On Saturday, Iowa State will wake up in the paradise of Waco to play the second-ranked team in the country, one week after playing the No. 3 team in the country.
Playing the second-ranked team in the country is rough, but you just have to execute your normal gameplan to perfection in order to compete in the game, right? Not there. Not in Waco. Not against Baylor. You have to wholly reshape your gameplan and then execute that new gameplan to perfection. I could talk until I’m blue in the face about what to do against this team, but the more amazing question is why you have to do this?
Iowa State head football coach Paul Rhoads drew criticism in the TCU game for punting on 4th and 3 from the +45. Fans (myself included) thought that going for it would be a better option against a team that potent. But fans (myself included) always love going for it on 4th down. To understand why coaches punt, we have to take a look at math.
When I first got to Iowa State, the offensive and special teams staff showed us a chart to emphasize the importance of field position. It looked something like this, which is from footballoutsiders.com:
This may seem like a lot to process it is actually very simple. The numbers on the x-axis (the bottom, horizontal line) are how far away from the endzone a drive starts. This means that if the ball was kicked through the end zone on a kickoff, it would be a data point at 75, since it starts on the -25 yard line. The y-axis (the vertical axis) is the percent of those drives that end in touchdowns. This chart is from a national average in 2006, but stats today are roughly the same. Predictably, drives that start closer to the end zone are more likely to end in touchdowns. Why punt, then? If you can effectively pin the opponent inside the 20, the opposing team goes from having a 50% likelihood of scoring a touchdown to around 15%. So what does this have to do with Baylor?
Before I get there, I want to preface the rest of the article with some stats from Cyclone Fanatic’s Brent Blum.
Baylor averages almost 64 points per game. Iowa State hasn’t scored more than 50 in regulation in any game dating back to 2012 when they put 51 on Kansas.
Baylor has gained more than 640 yards in EVERY GAME this season. Iowa State has done that twice in school history.

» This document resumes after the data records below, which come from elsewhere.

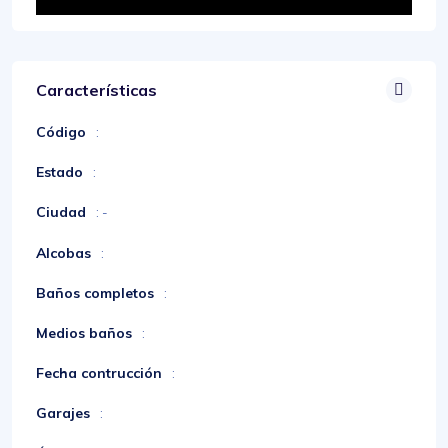
Características
Código
:
Estado
:
Ciudad
: -
Alcobas
:
Baños completos
:
Medios baños
:
Fecha contrucción
:
Garajes
:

Baylor averages 720 yards per game, which is 70 yards more than the highest total in Iowa State history.
Baylor WR Corey Coleman has 16 touchdown receptions on the year. Baylor has punted only 12 times.

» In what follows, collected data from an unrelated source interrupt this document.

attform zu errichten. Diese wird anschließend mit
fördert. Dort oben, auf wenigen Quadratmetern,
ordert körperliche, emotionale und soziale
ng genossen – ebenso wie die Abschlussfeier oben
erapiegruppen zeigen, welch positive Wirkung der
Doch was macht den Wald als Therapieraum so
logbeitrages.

Now that you have context, Iowa State must change its philosophy (as does every other team that plays the Bears). The drive chart for Baylor is INSANE. (compiled by @justusezekial on twitter)
Let’s dive into this for a second.
The national average for scoring touchdowns on drives that start on the 25 (so the distance after a touchback) is roughly 20 percent. Baylor? Try 83 percent!!

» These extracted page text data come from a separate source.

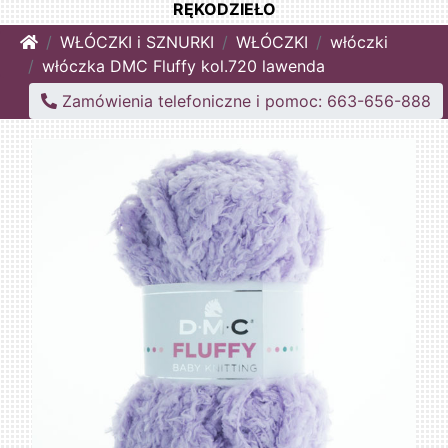
RĘKODZIEŁO
Home
WŁÓCZKI i SZNURKI
WŁÓCZKI
włóczki
włóczka DMC Fluffy kol.720 lawenda
Zamówienia telefoniczne i pomoc: 663-656-888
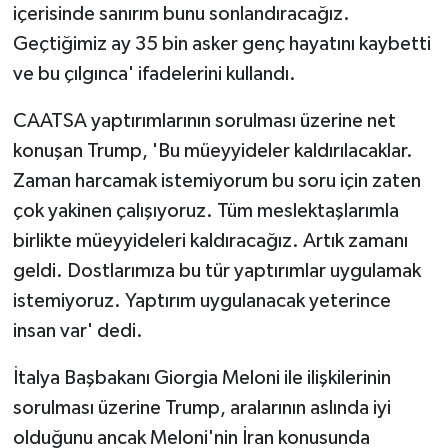
içerisinde sanırım bunu sonlandıracağız.
Geçtiğimiz ay 35 bin asker genç hayatını kaybetti
ve bu çılgınca' ifadelerini kullandı.
CAATSA yaptırımlarının sorulması üzerine net
konuşan Trump, 'Bu müeyyideler kaldırılacaklar.
Zaman harcamak istemiyorum bu soru için zaten
çok yakinen çalışıyoruz. Tüm meslektaşlarımla
birlikte müeyyideleri kaldıracağız. Artık zamanı
geldi. Dostlarımıza bu tür yaptırımlar uygulamak
istemiyoruz. Yaptırım uygulanacak yeterince
insan var' dedi.
İtalya Başbakanı Giorgia Meloni ile ilişkilerinin
sorulması üzerine Trump, aralarının aslında iyi
olduğunu ancak Meloni'nin İran konusunda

They are FOUR TIMES more likely to score touchdowns on average-length possessions. How about long fields – drives that start inside the 10, so 90 yards. National average? About 10 percent. Baylor, 43 percent.
Here’s something to chew on: Based on mathematics, a Baylor drive starting inside of 60 yards has nearly the same odds to end in a touchdown (89 percent) as an average NFL kicker hitting an extra point this year (93 percent via NFL.com). Let that sink in for a second. No matter how you parse this out, Baylor is exponentially better than average.
What does this mean? It means your entire gameplan has to change. Punting gains you a minimal advantage, if any at all. Unless you are 100 percent sure can pin them inside of the 10, the mathematical benefit of punting is gone. In short, there is no point in punting, especially if the 4th down distance is inside of five yards. On top of that, they are going to score touchdowns on atminimumevery other drive, so ISU will have to do everything in its power to keep them off the field.
Iowa State is staring down the barrel of a rocket launcher. The only way to stop them is to prevent them from pulling the trigger. Their gameplan has to be wholly different. Convention won’t beat them. Aggressive down and distance calls will keep them off the field. Execution and points on nearly every drive will allow you to stay in the game. A perfect game will allow you the chanceto win. Baylor mistakes on top of a perfect game make way for a victory, but the statistics say that’s not likely.